Вот уже несколько дней Иван Степанович с поразительной ясностью вспоминал свою трудную, богатую и в то же время обыкновенную жизнь. Детство, юность, война, революция, снова война, гражданская, встреча с Алешкиной матерью, которую одну он любил за эту короткую жизнь, подпольная работа в тылу у белых, смертельная ненависть к ним, счастье победы, горечь от физического бессилия, когда так нужны были силы, чтобы строить
Иван Степанович лежал неподвижно, каждое движение было мучительно. Сегодня с утра он попросил сестру дозвониться в детский дом и передать, чтобы к нему на свидание отпустили воспитанника Лопухова.
Иван Степанович продумал до мелочей все: как Алешка доберется в госпиталь — детдом на другом конце города, а трамваи не ходят; как убедить заведующую, что к ночи Лопухов будет на месте, а то еще встревожится, что заблудится или, чего доброго, сбежит; чем объяснить, что просит свидания. Не тем же, что надо помирать и хочется в последний раз взглянуть в чистые суровые Алешкины глаза, так похожие на глаза матери?
Сестра выслушала скупые слова больного, вышла бесшумно. Дозвонилась она в детдом не скоро. То не было Марьи Антоновны, то ребята занимались в мастерской. В концелярии оказался Андрей Николаевич. Он-то и пообещал уговорить Марью Антоновну и больше того — доставить Алешку в госпиталь точно к назначенному сроку.

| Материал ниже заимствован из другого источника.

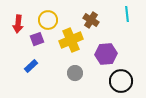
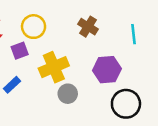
cyan line: (127, 14) -> (134, 34), moved
yellow cross: (71, 40) -> (54, 67), moved

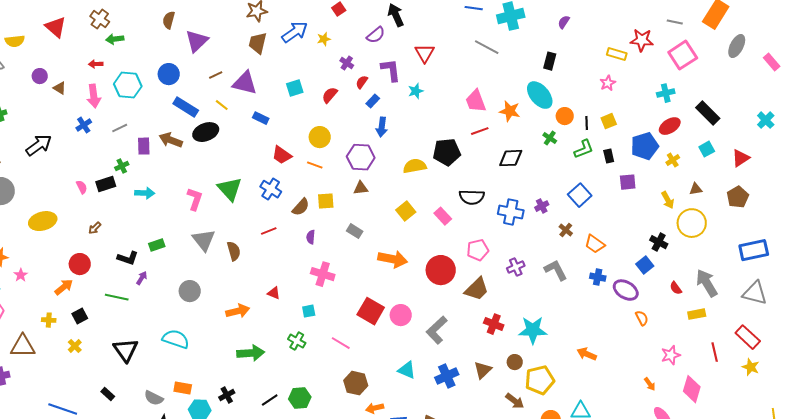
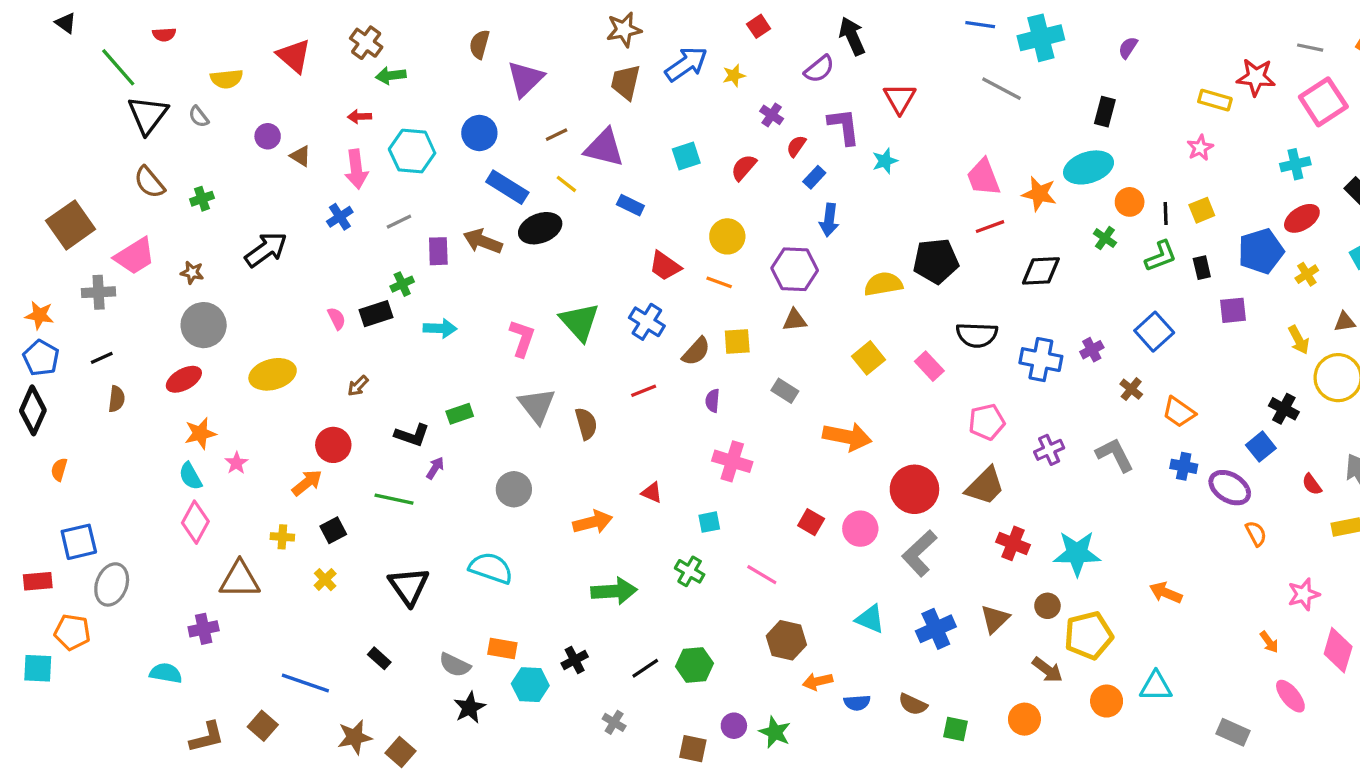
cyan ellipse: (540, 95) -> (1089, 167), turned -68
red circle: (441, 270) -> (914, 489), moved
red square: (371, 311) -> (811, 522), size x0.6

И Иван Степанович приготовился к своей прощальной с ним встрече.
Алешка оглянулся на оставшегося у подъезда Андрея Николаевича, оттянул тяжелую, с бронзовыми ручками дверь, она мягко захлопнулась за ним.
Госпиталь был похож на армавирский: тот же запах карболки, лекарств, те же белые стены. На площадках стояли и курили хромые, на костылях, забинтованные раненые… Но даже здесь, у лестницы, пока он дожидался, что санитарка добудет для него халат, Алешка ощутил разницу. Не было напряжения, скрытой тревоги, суеты. Где-то в палатах тихо и нежно играл граммофон, принесли газеты, и больные спокойно разворачивали их; за окнами качались и шелестели высокие клены. Во всем чувствовалась уверенность в завтрашнем дне и право на отдых.
От нетерпения у Алешки дрожали губы. Наконец его провели наверх, в палату. Он бросился к кровати, отпрянул. Пристроился на краешке табуретки и тут же пересел снова в ноги к Ивану Степановичу.
— Что, не узнал? Ничего… Иди сюда, ближе!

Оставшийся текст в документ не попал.